Note on the material below: return exactly the lines from the line that holds "the Knights of" through the line that holds "abortion centre Dubai", and leave out each picture.

Data shown:
- Opening Delimiter -

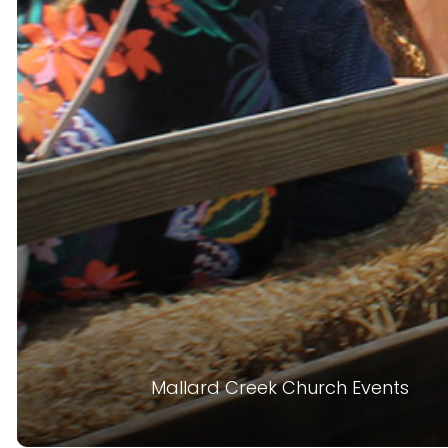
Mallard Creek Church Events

- Closing Delimiter -
- Opening Delimiter -

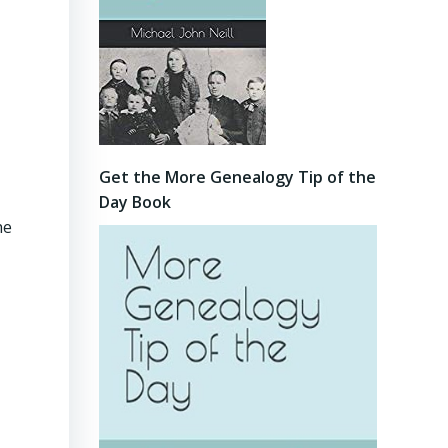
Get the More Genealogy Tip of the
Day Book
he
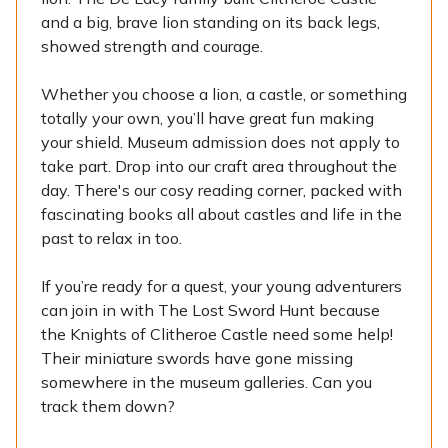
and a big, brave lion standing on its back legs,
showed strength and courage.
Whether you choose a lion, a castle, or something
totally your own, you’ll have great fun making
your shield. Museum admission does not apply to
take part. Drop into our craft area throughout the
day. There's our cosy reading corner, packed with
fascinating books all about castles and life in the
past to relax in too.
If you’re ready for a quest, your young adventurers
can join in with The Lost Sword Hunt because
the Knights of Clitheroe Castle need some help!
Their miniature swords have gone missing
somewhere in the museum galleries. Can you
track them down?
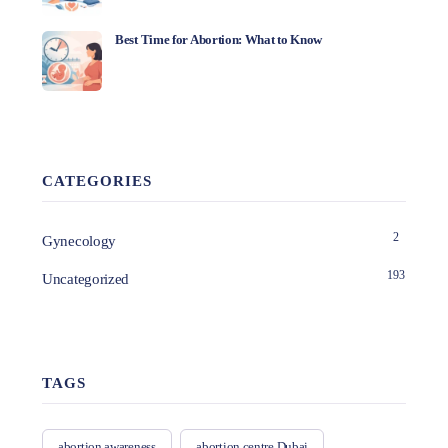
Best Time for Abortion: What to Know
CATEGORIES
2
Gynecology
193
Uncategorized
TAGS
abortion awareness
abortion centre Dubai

- Closing Delimiter -

Answer to this exercise:
the Knights of Clitheroe Castle need some help!
Their miniature swords have gone missing
somewhere in the museum galleries. Can you
track them down?
Best Time for Abortion: What to Know
CATEGORIES
2
Gynecology
193
Uncategorized
TAGS
abortion awareness
abortion centre Dubai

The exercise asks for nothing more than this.